For many prospective homebuyers, the dream of owning a home is being deferred not by a lack of income but by a lingering hospital bill from years ago. While recent headlines suggested a total ban on including healthcare costs in credit reports, the reality on the ground for mortgage lenders is far more complex. Medical debt remains one of the most common “invisible” anchors that can drag down a credit score or complicate a debt-to-income calculation during the underwriting process. Even if you have a stable job and a significant down payment, a single unresolved collection account can be the difference between a “yes” and a “no.” Understanding how lenders currently view these debts is essential for anyone preparing to enter the housing market.
The Volatile Legal Landscape of 2025
The rules surrounding how medical debt appears on your credit report have undergone a dramatic “pendulum swing” over the last year. In early 2025, the Consumer Financial Protection Bureau (CFPB) finalized a rule that sought to ban medical bills from credit reports entirely. However, following significant legal challenges and a mid-year court ruling in the Eastern District of Texas, that federal ban was vacated, leaving the system in a state of confusion. As of late 2025, unpaid medical debts over $500 that have been in collection for more than a year can still appear on your report in many states. This means that for most Americans, the “safety net” they were promised has been tied up in legal red tape, making personal vigilance more important than ever.

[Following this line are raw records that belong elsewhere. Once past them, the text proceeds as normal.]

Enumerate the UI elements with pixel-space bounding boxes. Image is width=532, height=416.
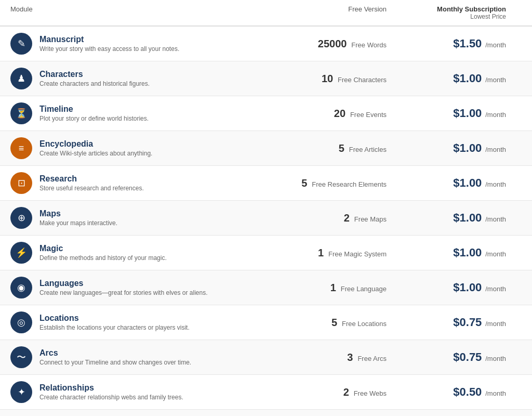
module-name: Maps: [39, 209, 117, 218]
module-text: Manuscript Write your story with easy ac…: [39, 35, 179, 53]
characters-icon: ♟: [10, 68, 32, 89]
module-cell: ✦ Relationships Create character relatio…: [10, 381, 251, 403]
subscription-unit: /month: [485, 41, 506, 49]
subscription-cell: $1.00 /month: [397, 107, 522, 120]
free-cell: 5 Free Articles: [251, 142, 397, 154]
subscription-unit: /month: [485, 320, 506, 328]
manuscript-icon: ✎: [10, 33, 32, 55]
module-name: Languages: [39, 279, 208, 288]
subscription-price: $0.50: [453, 385, 482, 398]
module-text: Arcs Connect to your Timeline and show c…: [39, 348, 191, 366]
free-cell: 20 Free Events: [251, 108, 397, 120]
module-cell: ◎ Locations Establish the locations your…: [10, 311, 251, 333]
table-row: 〜 Arcs Connect to your Timeline and show…: [0, 340, 532, 375]
subscription-unit: /month: [485, 76, 506, 84]
subscription-unit: /month: [485, 355, 506, 362]
table-row: ≡ Encyclopedia Create Wiki-style article…: [0, 131, 532, 166]
module-name: Characters: [39, 70, 150, 79]
table-row: ✦ Relationships Create character relatio…: [0, 375, 532, 410]
table-row: ⊡ Research Store useful research and ref…: [0, 166, 532, 201]
module-cell: ♟ Characters Create characters and histo…: [10, 68, 251, 89]
free-number: 10: [322, 73, 333, 84]
table-row: ⚡ Magic Define the methods and history o…: [0, 236, 532, 270]
encyclopedia-icon: ≡: [10, 137, 32, 159]
module-name: Magic: [39, 244, 167, 253]
free-label: Free Magic System: [328, 250, 387, 258]
module-name: Timeline: [39, 105, 149, 114]
module-text: Locations Establish the locations your c…: [39, 314, 190, 331]
module-name: Encyclopedia: [39, 139, 152, 149]
subscription-unit: /month: [485, 285, 506, 293]
arcs-icon: 〜: [10, 346, 32, 368]
subscription-price: $1.00: [453, 246, 482, 259]
module-desc: Make your maps interactive.: [39, 219, 117, 227]
subscription-cell: $0.50 /month: [397, 385, 522, 399]
subscription-price: $1.00: [453, 107, 482, 120]
header-free: Free Version: [251, 5, 397, 20]
subscription-cell: $1.00 /month: [397, 72, 522, 85]
subscription-unit: /month: [485, 215, 506, 223]
subscription-price: $1.50: [453, 37, 482, 50]
module-cell: ◉ Languages Create new languages—great f…: [10, 277, 251, 298]
free-cell: 10 Free Characters: [251, 73, 397, 85]
pricing-table: Module Free Version Monthly Subscription…: [0, 0, 532, 416]
free-number: 1: [330, 282, 336, 293]
module-cell: 〜 Arcs Connect to your Timeline and show…: [10, 346, 251, 368]
subscription-unit: /month: [485, 111, 506, 119]
free-cell: 1 Free Magic System: [251, 247, 397, 259]
module-name: Relationships: [39, 383, 183, 393]
table-header: Module Free Version Monthly Subscription…: [0, 0, 532, 27]
free-number: 3: [347, 352, 353, 363]
module-text: Magic Define the methods and history of …: [39, 244, 167, 262]
header-sub-title: Monthly Subscription: [397, 5, 506, 13]
module-text: Relationships Create character relations…: [39, 383, 183, 401]
free-label: Free Maps: [354, 215, 387, 223]
free-cell: 5 Free Locations: [251, 317, 397, 329]
header-sub-subtitle: Lowest Price: [397, 13, 506, 20]
subscription-price: $0.75: [453, 350, 482, 363]
free-label: Free Words: [351, 41, 387, 49]
free-number: 20: [334, 108, 345, 119]
header-module: Module: [10, 5, 251, 20]
table-row: ✎ Manuscript Write your story with easy …: [0, 27, 532, 61]
free-number: 5: [339, 142, 344, 154]
module-desc: Store useful research and references.: [39, 185, 144, 192]
module-text: Languages Create new languages—great for…: [39, 279, 208, 296]
table-row: ⊕ Maps Make your maps interactive. 2 Fre…: [0, 201, 532, 236]
maps-icon: ⊕: [10, 207, 32, 229]
free-label: Free Language: [341, 285, 387, 293]
module-name: Research: [39, 174, 144, 184]
subscription-unit: /month: [485, 146, 506, 153]
free-cell: 2 Free Maps: [251, 212, 397, 224]
subscription-cell: $1.50 /month: [397, 37, 522, 50]
module-cell: ⏳ Timeline Plot your story or define wor…: [10, 102, 251, 124]
module-cell: ⊡ Research Store useful research and ref…: [10, 172, 251, 194]
free-label: Free Arcs: [357, 355, 387, 362]
free-label: Free Webs: [354, 389, 387, 397]
rows-container: ✎ Manuscript Write your story with easy …: [0, 27, 532, 416]
module-desc: Establish the locations your characters …: [39, 324, 190, 331]
free-cell: 1 Free Language: [251, 282, 397, 294]
table-row: ♟ Characters Create characters and histo…: [0, 61, 532, 96]
module-text: Timeline Plot your story or define world…: [39, 105, 149, 122]
table-row: ⏳ Timeline Plot your story or define wor…: [0, 96, 532, 131]
module-text: Research Store useful research and refer…: [39, 174, 144, 192]
relationships-icon: ✦: [10, 381, 32, 403]
subscription-unit: /month: [485, 389, 506, 397]
subscription-cell: $1.00 /month: [397, 281, 522, 294]
subscription-price: $1.00: [453, 211, 482, 224]
free-label: Free Locations: [342, 320, 387, 328]
research-icon: ⊡: [10, 172, 32, 194]
module-text: Characters Create characters and histori…: [39, 70, 150, 87]
module-desc: Plot your story or define world historie…: [39, 115, 149, 122]
subscription-price: $1.00: [453, 72, 482, 85]
module-text: Encyclopedia Create Wiki-style articles …: [39, 139, 152, 157]
subscription-cell: $0.75 /month: [397, 316, 522, 329]
table-row: ▣ Items For logging ancient relics of +2…: [0, 410, 532, 416]
module-cell: ⊕ Maps Make your maps interactive.: [10, 207, 251, 229]
free-number: 25000: [318, 38, 347, 49]
free-number: 2: [343, 386, 349, 398]
module-desc: Write your story with easy access to all…: [39, 45, 179, 53]
free-label: Free Research Elements: [312, 180, 387, 188]
subscription-cell: $1.00 /month: [397, 176, 522, 190]
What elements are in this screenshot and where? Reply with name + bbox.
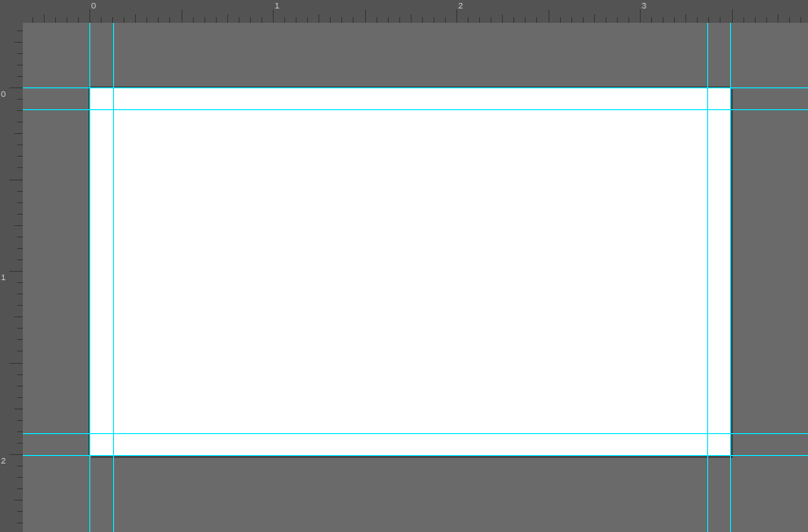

How Medical Bills Lower Your Credit Tier
Even though some credit scoring models like FICO 10 and VantageScore 4.0 have reduced the weight they give to healthcare collections, many mortgage lenders still use older models. These “legacy” systems don’t distinguish between a $1,000 emergency room bill and $1,000 in reckless credit card spending. Consequently, a single medical collection can knock 50 to 100 points off your score, pushing you into a higher interest rate tier or out of qualification entirely. When you are applying for a mortgage, that lower score could cost you tens of thousands of dollars in extra interest over the life of the loan. It is a steep price to pay for a debt that, according to Consumer Reports, is often based on inaccurate or inflated billing data.
The Impact on Your Debt-to-Income Ratio
Beyond the credit score, medical debt can negatively impact your Debt-to-Income (DTI) ratio, which is a key metric for mortgage approval. If you are currently on a payment plan with a hospital, that monthly obligation must be included in your “back-end” DTI, reducing the amount of mortgage you can afford. Lenders typically look for a DTI of 43% or lower, and a $200 monthly medical payment can significantly shrink your buying power. Even if the debt isn’t on your credit report yet, a responsible lender will ask about recurring obligations during the manual underwriting process. This “hidden” impact is why many experts suggest settling medical payment plans before beginning a serious home search.
The State-by-State “Protection Lottery”
Because the federal ban was blocked, your ability to get a mortgage with medical debt now largely depends on where you live. States like New York, California, and Minnesota have passed their own laws prohibiting medical debt from being reported to credit bureaus, effectively creating a “safe harbor” for their residents. However, if you live in a state without these protections, you are still subject to the old rules where collectors can use your credit report as a weapon for payment. This “protection lottery” has created a fragmented housing market where a buyer in one state is penalized for an illness while a buyer across the border is not. Always check the specific consumer protection laws in your state through the National Consumer Law Center.
Dealing with “Zombie” Medical Collections
One of the most frustrating experiences for homebuyers is the “zombie” medical debt that appears on a credit report just as they are about to close on a house. These are often old bills that were supposedly covered by insurance but were sold to a third-party collector years later. The stress of a mortgage application often triggers these collectors to report the debt, knowing that the buyer is under pressure to “make it go away” to save their loan. If this happens to you, do not immediately pay the bill, as this can sometimes restart the statute of limitations or be seen as an admission of the debt’s validity. Instead, work with your loan officer to provide an “Explanation of Debt” letter to the underwriter.
Strategies for Mortgage Qualification
If you have medical debt and want to buy a home in 2026, your first step should be to request a “pay-for-delete” agreement with the collection agency. While not all agencies will agree, many are willing to remove the negative entry from your credit report if you pay a settled amount in full. You should also ensure that any debt under $500 is removed immediately, as the major credit bureaus have voluntarily agreed not to report these smaller amounts. If the debt is inaccurate, use the Fair Credit Reporting Act to dispute the entry with both the bureau and the original healthcare provider. Often, a “disputed” status is enough to allow a mortgage underwriter to move forward with your application.
The Future of Medical Debt and Housing
The conversation around medical debt and housing is far from over, as advocates continue to push for legislative changes at both the state and federal levels. There is a growing consensus that medical bills are a poor predictor of whether someone will be a responsible homeowner. Until the law catches up with this reality, the burden of proof remains on the borrower to show they are financially stable despite their medical history. Staying proactive, keeping meticulous records of your medical payments, and monitoring your credit monthly are your best defenses. Your dream of homeownership shouldn’t be a casualty of a broken healthcare billing system.